1
votes

I was originally using MPI_Send paired with MPI_Irecv, but I recently found out that MPI_Send may block until the message is received. So, I'm changing to MPI_Isend and I need to send the same message to N different processors. Assuming the buffer will get destroyed later, should I have a for loop with MPI_Isend and MPI_Wait in the loop, or should I make an array of requests and have only MPI_Isend in the loop with MPI_Waitall after the loop?

2

2 Answers

2
votes

For distributing the same buffer to "n" remote ranks, MPI_Bcast is the "obvious" choice. Unless you have some "overwhelming" reason to avoid MPI_Bcast, it would be advisable to use it. In general, MPI_Bcast is very well optimized by all the major MPI implementations.

If blocking is an issue, MPI 3.0 Standard introduced MPI_IBcast along with other non-blocking collectives. The initial implementation of non-blocking collectives appears to be "naive" and built as wrappers to non-blocking point-to-point routines (e.g. MPI_IBcast is implemented as a wrapper around calls to MPI_ISend and MPI_IRecv). The implementations are likely to improve in quality over the next year or two - depending partly on the speed of adoption by the MPI application developer community.

MPI_Send will "block" until the send buffer can be safely re-used by the calling application. Nothing is guaranteed about the state of the corresponding MPI_[I]Recv's.
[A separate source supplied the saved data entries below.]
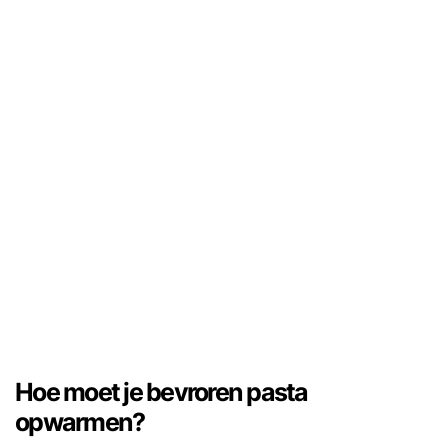
Hoe moet je bevroren pasta
opwarmen?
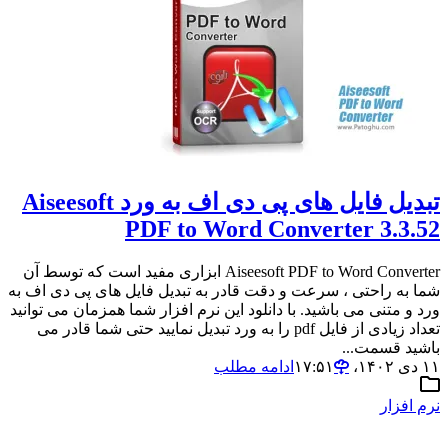
تبدیل فایل های پی دی اف به ورد Aiseesoft
PDF to Word Converter 3.3.52
Aiseesoft PDF to Word Converter ابزاری مفید است که توسط آن
شما به راحتی ، سرعت و دقت قادر به تبدیل فایل های پی دی اف به
ورد و متنی می باشید. با دانلود این نرم افزار شما همزمان می توانید
تعداد زیادی از فایل pdf را به ورد تبدیل نمایید حتی شما قادر می
باشید قسمت...
۱۱ دی ۱۴۰۲،‏ ۱۷:۵۱
ادامه مطلب
نرم افزار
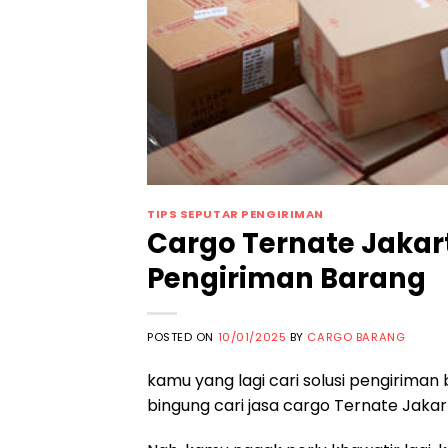
TIPS SEPUTAR PENGIRIMAN
Cargo Ternate Jakar
Pengiriman Barang
POSTED ON
10/01/2025
BY
CARGO BARANG
kamu yang lagi cari solusi pengiriman
bingung cari jasa cargo Ternate Jaka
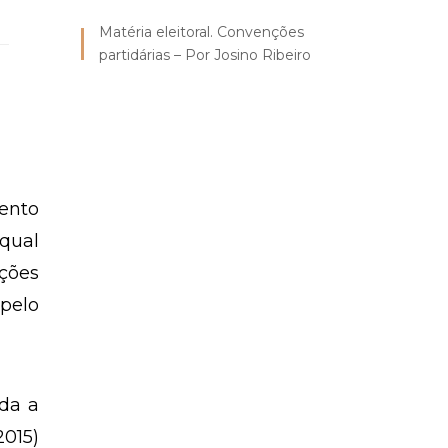
Matéria eleitoral. Convenções
partidárias – Por Josino Ribeiro
mento
 qual
ições
pelo
ada a
2015)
If you need non-blocking, then the best advice would be to call MPI_ISend in a loop. Alternatively, persistent requests could be used with MPI_Start or MPI_Startall if this is a message pattern that will be repeated over the course of the program. Persistent communication requests.

2
votes

Since its the same message, you should be able to use MPI_Bcast. You'll just have to create a new communicator to define a subgroup of processes.